Structural DNA is involved in another rather remarkable feature of cells, which is their implementation of the principles of supply chain management and lean manufacturing. When a cell needs to be make a structure requiring multiple protein-coding genes, such as a haemoglobin molecule or an antibody, it arranges for them to be transcribed at the same time. Loops of DNA unfurl from the chromosome, exposing the coding genes at their ends, and attach to a complex known as a transcription factory. This means that the non-coding regions surrounding genes must be important to their function. It isn't entirely clear how this molecular dance is coordinated, but if I had to guess, I would bet on long non-coding RNAs being involved.
Non-coding RNAs don't have to be long to have an effect. There is a whole swarm of short (20 base pair) RNAs that are involved in fine-tuning gene expression, particularly in the immune system and in development. A particular class of them called small interfering RNAs (siRNAs) have an interesting effect called post-transcriptional gene silencing in which protein-coding genes are effectively switched off because their messenger RNAs degrade at a very high rate. Sadly their potential therapeutic use - for example in cancer treatments - has not yet been realised due to the unsolved problem of delivering these notoriously fragile molecules into the appropriate cells.

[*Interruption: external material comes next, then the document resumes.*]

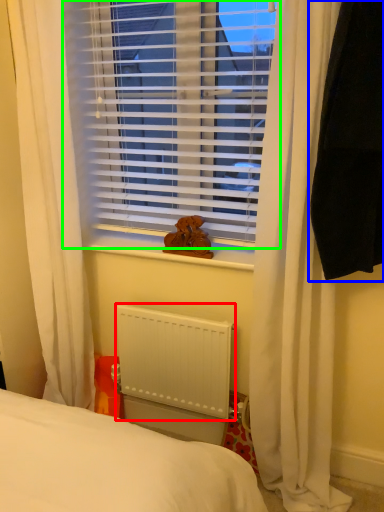 Question: Based on their relative distances, which object is farther from radiator (highlighted by a red box)? Choose from curtain (highlighted by a blue box) and window blind (highlighted by a green box).

Choices:
 (A) curtain
 (B) window blind

Answer: (A) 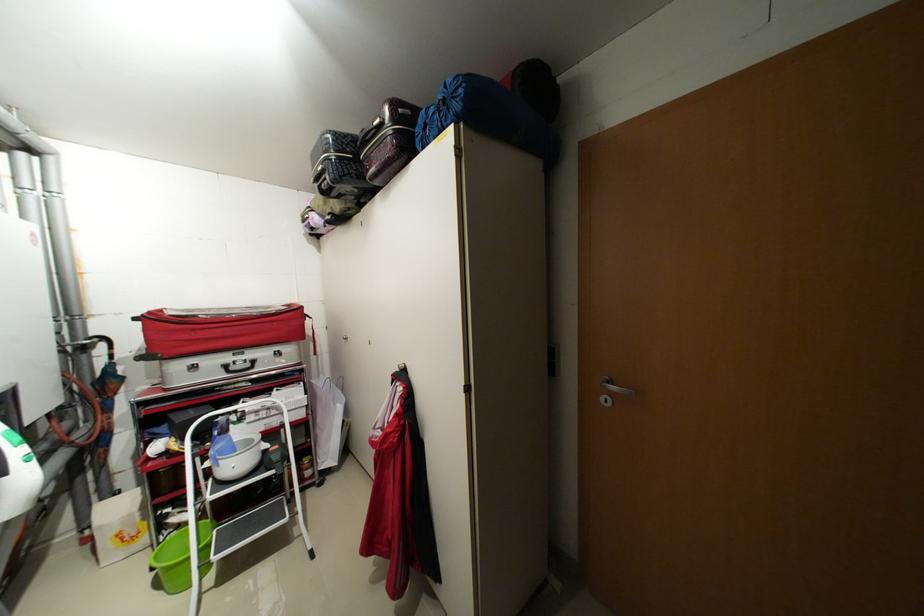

As I mentioned, this book has a number of annoyances. Carey says at the start that she is not going to use the scientific names for the genes that she describes - fortunately she is inconsistent in this, but some of the explanations would have less vague had she just used the standard acronyms. The material could also have done with being better organised, either by type (long non-coding RNAs, structural non-coding DNA, short RNAs) or by function (promoters, enhancers, riboproteins and the like). As it is, it reads like a series of reports from the research front line rather than having an overarching narrative. It was interesting to me as someone who studied the subject many years ago, but a more general reader is likely to get lost in the thickets of the disparate phenomena that she describes, particularly when the explanations are mixed in with descriptions of the complex diseases that they cause.
But the most irritating feature by far is her use of the term "junk DNA" for any sequence that doesn't code for a protein. This undermines the whole thesis of the book, which is that actually there is probably relatively little waste in the human genome. This is not entirely true - some 42% of the human genome is made up of retrotransposons, many of which appear to have been inactivated by mutation and could probably safely be removed without loss of cellular function - but the remainder probably has some use, if only to space out the genes so that they can be transcribed or to mark regions important to chromosome function such as centromeres and telomeres. For much of the genome, the precise sequence is probably not essential to its function, so it will not be heavily conserved in evolution. But that doesn't make it junk, and Carey misrepresents the very interesting science that she describes by using the term.